ARTHUR UPFIELD

One of the giants of Australian crime fiction, Arthur Upfield, was born in Gosport, Hampshire, in 1888 and came to Australia in 1911. He worked and travelled widely, particularly through the outback, and upon the outbreak of World War 1 joined the Australian Imperial Forces. Upfield served at Gallipoli, and in Egypt and France, and returned to England after the war as private secretary to a British Army officer.

Australia proved too much of an attraction and Upfield was back in 1921. He tried prospecting, pearling and labouring, and at one time patrolled a 320 kilometer section of a rabbit-proof fence across Western Australia. The year was 1929 and it proved an important period in Upfield’s career.

While working as a boundary rider, Upfield was busy planning the perfect crime, or rather the perfect plot for his newly realised fictional detective, Inspector Napoleon Bonaparte of the Queensland Police. With the help of his workmates, Upfield devised the central mechanism of his 1931 novel, The Sands of Windee (London, Hutchinson, 1931), a short story, ‘Wisp of Wool and Disk of Silver’, and unintentionally, a real life murder mystery. One John Thomas Smith, alias Snowy Rowies, a station hand who had assisted Upfield in the search for the perfect murder plot, put it into action. In March 1932 Rowies was found guilty of murder and executed three months later.
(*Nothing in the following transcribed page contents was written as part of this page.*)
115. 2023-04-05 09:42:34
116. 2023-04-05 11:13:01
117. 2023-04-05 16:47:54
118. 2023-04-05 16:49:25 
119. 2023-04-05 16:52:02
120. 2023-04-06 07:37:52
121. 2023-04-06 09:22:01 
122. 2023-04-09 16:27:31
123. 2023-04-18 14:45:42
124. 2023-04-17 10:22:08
The Sands of Windee, serialised in The Western Mail newspaper at the time of Rowies’ Trial, was a major success for Upfield. His own account of the Snowy Rowies story, The Murchison Murders, was published (Sydney, Midget Masterpiece Publishing Company) in 1934. Upfield continued producing Bony thrillers, 29 novels in all, until his death in Bowral, New South Wales, in 1964. The last, The Lake Frome Monster, was completed by J.L. Price and Dorothy Strange and published in 1966.

‘Wisp of Wool and Disk of Silver’ was especially written for the Ellery Queen Mystery Magazine and is the only short story by Upfield. It is interesting to compare it with The Sands of Windee, if only to discover how authors sometime hate to leave a good idea alone.